Summary of linear regression

Methods for solving linear regression $\widehat \beta = (\mathbf{X}^T \mathbf{X})^{-1} \mathbf{X}^T \mathbf{y}$:

Method Flops Remarks Software Stability
Sweep $np^2 + p^3$ $(X^TX)^{-1}$ available SAS less stable
Cholesky $np^2 + p^3/3$ less stable
QR by Householder $2np^2 - (2/3)p^3$ R stable
QR by MGS $2np^2$ $Q_1$ available stable
QR by SVD $4n^2p + 8np^2 + 9p^3$ $X = UDV^T$ most stable

Remarks:

  1. When $n \gg p$, sweep and Cholesky are twice faster than QR and need less space.
  2. Sweep and Cholesky are based on the Gram matrix $\mathbf{X}^T \mathbf{X}$, which can be dynamically updated with incoming data.

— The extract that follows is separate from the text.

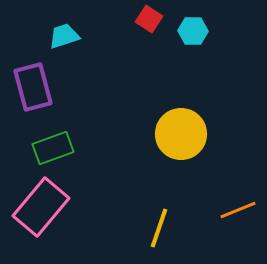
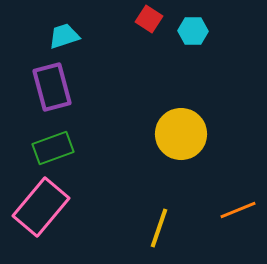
purple rectangle: moved 19 px right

They can handle huge $n$, moderate $p$ data sets that cannot fit into memory.
  3. QR methods are more stable and produce numerically more accurate solution.
  4. Although sweep is slower than Cholesky, it yields standard errors and so on.
  5. MGS appears slower than Householder, but it yields $\mathbf{Q}_1$.

There is simply no such thing as a universal 'gold standard' when it comes to algorithms.

In [1]:
using SweepOperator, BenchmarkTools

linreg_cholesky(y::Vector, X::Matrix) = cholfact!(X'X) \ (X'y)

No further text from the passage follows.